From ChatGPT 4: "Historically, Pershing Square has charged a 20% performance fee, which is a common rate among hedge funds. This performance fee is applied to any profits the fund generates above a certain threshold or high-water mark, ensuring that investors only pay for positive performance. In addition to the performance fee, Pershing Square, like many other hedge funds, charges a management fee, which is usually around 1-2% of assets under management (AUM) per year." Is that correct? Pershing Square has been and is concentrated in a handful long term positions, which are public through 13F filings with a maximum 45 day lag. Short positions are not public. Since you can easily invest in the same long term portfolio with a small lag without the management fee, it seems strange that investors would choose to pay 1-2% + 20%?
Firms that charge performance and annual fees care more about increasing their assets under management (AUM) than about outperforming the market. Given the difficulty of beating the market, investment firms create 100+ different investment vehicles with various names and strategies. In any given year, some of these funds will outperform the market, and the firm can claim credit for beating the market. However, over the long term, investors of any of those investment vehicles will likely underperform the market while investment firms will outperform it. This is because investment firms do not invest their own money, and any revenue generated from fees can be considered positive alpha for a firm itself. Anyway, this simple fact will not refrain thousands of afraid investors to give their life savings to investment firms.
Just a few thoughts that came to my mind. I worked for years in private markets investment funds industry and wanted to correct a couple of things for the people who might not be so familiar with the industry. Firstly, there is a tough fight to get investors and trust me, the performance is one of the crucial factors. So of course the firms care about their performance. Secondly, the funds generally select a benchmark and try to outperform it. Considering the benchmark is often S&P 500, a fund who is also employing short positions should be able to outperform it also with a small edge on both sides. In the world of funds who claim S&P as their benchmark, of course there is average performance and this is why you need to compare your fund to your competitors. Generally, you evaluate past performance of numerous funds and select the one that fits your portfolio best. The investment funds offer also other benefits: diversification, risk management, etc. with other words - you pay to someone to follow the markets and trade. Imagine the skills, work and time you would have to invest if you had to do it yourself? The revenues from fees is not alpha. The funds need to report the NET performance in their materials, and the GROSS if they decide to. Net performance is performance after fees - performance to investors. The investment funds generally invest quite a lot of their money - it is called GP commitment and the minimum you would expect in the market is 2 %. Calculate now how much it is on a billion fund and you would see that the fund managers have big incentive for good performance. The 2/20 structure of fees is market standard - I have seen funds charge more or less, but the 2/20 is standard.

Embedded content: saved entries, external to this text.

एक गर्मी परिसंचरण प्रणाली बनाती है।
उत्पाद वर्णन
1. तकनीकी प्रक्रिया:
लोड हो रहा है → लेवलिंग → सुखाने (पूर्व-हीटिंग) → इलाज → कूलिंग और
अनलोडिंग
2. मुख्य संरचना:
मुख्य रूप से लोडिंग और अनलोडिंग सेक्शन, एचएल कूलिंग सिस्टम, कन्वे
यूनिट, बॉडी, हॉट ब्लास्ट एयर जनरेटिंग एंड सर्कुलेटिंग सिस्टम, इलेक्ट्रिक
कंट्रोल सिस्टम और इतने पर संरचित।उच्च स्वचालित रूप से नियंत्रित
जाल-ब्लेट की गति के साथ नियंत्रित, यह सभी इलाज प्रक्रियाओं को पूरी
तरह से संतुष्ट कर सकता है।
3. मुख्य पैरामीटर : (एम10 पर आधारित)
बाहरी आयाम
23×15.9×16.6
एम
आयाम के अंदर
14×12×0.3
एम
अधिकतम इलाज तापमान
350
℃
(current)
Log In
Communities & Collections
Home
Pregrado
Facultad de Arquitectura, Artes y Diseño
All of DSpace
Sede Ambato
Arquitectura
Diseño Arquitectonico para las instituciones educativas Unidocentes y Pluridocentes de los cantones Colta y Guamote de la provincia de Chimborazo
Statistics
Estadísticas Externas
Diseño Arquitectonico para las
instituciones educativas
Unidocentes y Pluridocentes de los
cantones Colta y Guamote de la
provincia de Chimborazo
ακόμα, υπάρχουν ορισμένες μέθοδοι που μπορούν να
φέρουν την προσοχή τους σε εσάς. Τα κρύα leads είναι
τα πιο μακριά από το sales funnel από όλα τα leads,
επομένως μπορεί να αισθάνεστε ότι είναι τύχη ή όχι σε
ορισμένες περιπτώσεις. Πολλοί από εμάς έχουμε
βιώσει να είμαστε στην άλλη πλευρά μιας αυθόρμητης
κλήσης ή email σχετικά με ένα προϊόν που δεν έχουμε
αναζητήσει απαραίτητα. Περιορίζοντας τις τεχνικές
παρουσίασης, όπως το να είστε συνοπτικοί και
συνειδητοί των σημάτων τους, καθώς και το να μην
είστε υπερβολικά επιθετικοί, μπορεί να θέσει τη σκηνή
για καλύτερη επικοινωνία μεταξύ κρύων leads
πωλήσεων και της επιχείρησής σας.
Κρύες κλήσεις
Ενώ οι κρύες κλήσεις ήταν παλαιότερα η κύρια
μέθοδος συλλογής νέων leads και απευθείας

Yes, the 2/20 structure is the most common. Once funds grow over a certain size they often reduce the management fee to 1.5 or 1%. Of funds of funds who have "less" work, charge 1%. You can try to invest in the long only positions 45 days later, but you will probably not get same performance results But if you do deccide to try (even if paper trading), I would be interested in the results! I would imagine you would outperform the S&P but for how much - that would interest me!
The 45 days can mean a lot. He also does stuff not in the 13F. For example he bought CDS just before Covid which returned 100x. You can invest in his publicly traded vehicle: Pershing square holdings. If you have a stock picker allocation, he’s one of the few I would invest in. He takes big risks and is generally right. He’s so right that when he’s wrong, it makes the news.
What exactly are you asking me here? Are you representing an institutional investor? If yes, then you have an investment team in house. Are you a HNWI which qualifies to invest in such funds? If yes, then I am sure you can afford a proper financial advisor who would do a risk assessment and suggest investment ideas. (HNWI - High net worth individual) If you are none of the above, then you do not qualify legally to invest in such investment vehicles in most of the jurisdictions. We are talking about private vehicles: hedge funds, private equity funds, etc. If you are none of the above, then look into mutual funds. There is plenty of screeners online available. Not sure where you are from, generally there are plenty of products offered by the reegular banks. Look into those (do not invest into the first one) and then search for similar products online to compare performance.
I assume the management fee is the same in Pershing square holdings? I can see it is listed in London and Amsterdam, but not in the US? Do you know if Carl Icahn charges the same management fee in his publicly traded vehicle IEP as in his hedge fund? I assume he does. It would not make much sense if he did not, although Buffet never charged for Berskhire. However, I believe both Icahn and Buffett has not outperformed S&P 500 for the last copuple of decades. I will check the Bloomberg terminal later today.